Deep Paper Pool really deep.

LSTM Time and Frequency Recurrence for Automatic Speech Recognition

Paper: [Microsoft]https://www.microsoft.com/en-us/research/wp-content/uploads/2016/04/spectral_LSTM.pdf)

Key idea:

We propose an extension to LSTMs that performs the recurrence in frequency as well as in time.

Background knowledge:

  • LSTMP - LSTM with Recurrent Projection Layer:

    By setting n_r < n_c we can increase the model memory (n_c) and still be able to control the number of parameters in the recurrent connections and output layer. n_r is the number of units in the recurrent projection layer

Motivation:

  • Our model is inspired by the way people read spectrograms.
  • In standard systems, the log-filter-bank features are independent of one-another, i.e. switching the positions of two filter-banks won’t affect the performance of the DNN or LSTM.
  • However, this is not the case when a human reads a spectrogram: a human relies on both patterns that evolve on time, and frequency, to predict phonemes.
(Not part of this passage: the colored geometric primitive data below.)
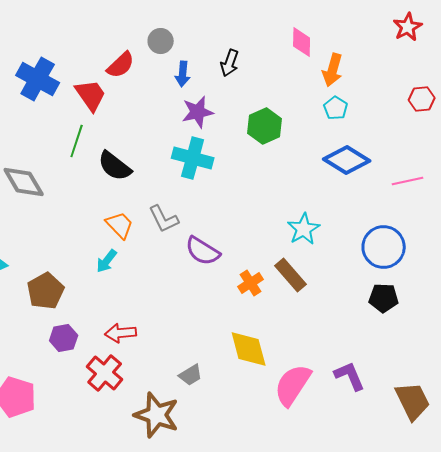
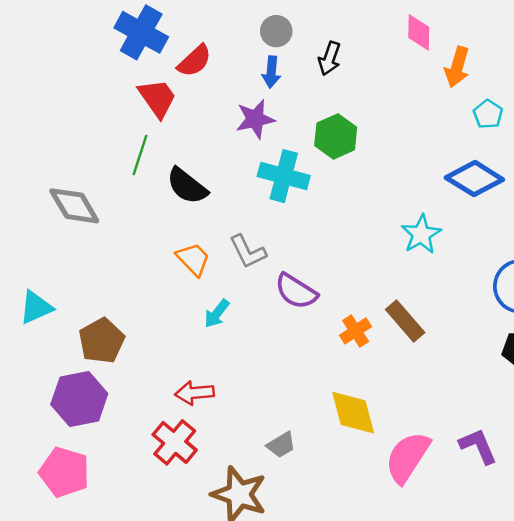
gray circle: (161, 41) -> (276, 31), moved
blue cross: (38, 79) -> (141, 32), moved
cyan pentagon: (336, 108) -> (488, 114), moved
purple star: (198, 112) -> (255, 119), moved
green hexagon: (265, 126) -> (336, 136), moved
cyan star: (304, 229) -> (421, 234), moved
cyan arrow: (107, 261) -> (217, 314), moved
purple hexagon: (64, 338) -> (79, 399), moved, size x1.6

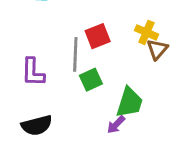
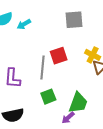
green square: (91, 80) -> (48, 97), moved

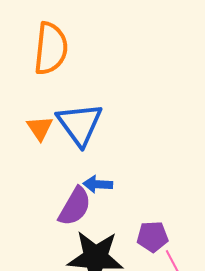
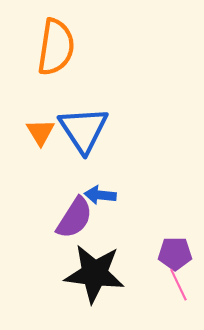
purple pentagon: (152, 237) -> (175, 254), moved

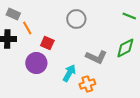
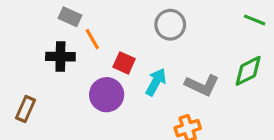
cyan arrow: (69, 73) -> (156, 82), moved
Switching the positions of two filter-banks will destroy the frequency-wise patterns.

Network:

  • Input:
    • size: (40, 11)
    • 40: 40-dimensional log-mel filterbank feature
    • 11: 11 frames, 1 center frames and 5 contextual frames at left and right
  • Output:
    • 1812 tied-triphone states (senones)
  • Structure:
    • For each Input at time t, apply F-LSTM on 40 frequency
    • The output of F-LSTM at time t import to one T-LSTM cell, T-LSTM takes input from all the time t

F-LTSM:

  • For each time step t:
    • Divide total N log-filter-banks at current time into M overlapped chunks and each chunk contains B log filterbanks. C is number of log-filter-banks overlapped between adjacent chunks.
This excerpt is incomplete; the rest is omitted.